• **Task directions**: Only the lines from the one that contains "Orders over ₵199" through the final line of the entries should be repeated, exactly as written.

══════

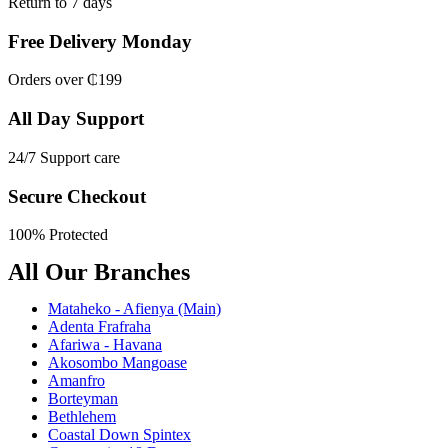
Return to 7 days
Free Delivery Monday
Orders over ₵199
All Day Support
24/7 Support care
Secure Checkout
100% Protected
All Our Branches
Mataheko - Afienya (Main)
Adenta Frafraha
Afariwa - Havana
Akosombo Mangoase
Amanfro
Borteyman
Bethlehem
Coastal Down Spintex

══════

• **Output**:
Orders over ₵199
All Day Support
24/7 Support care
Secure Checkout
100% Protected
All Our Branches
Mataheko - Afienya (Main)
Adenta Frafraha
Afariwa - Havana
Akosombo Mangoase
Amanfro
Borteyman
Bethlehem
Coastal Down Spintex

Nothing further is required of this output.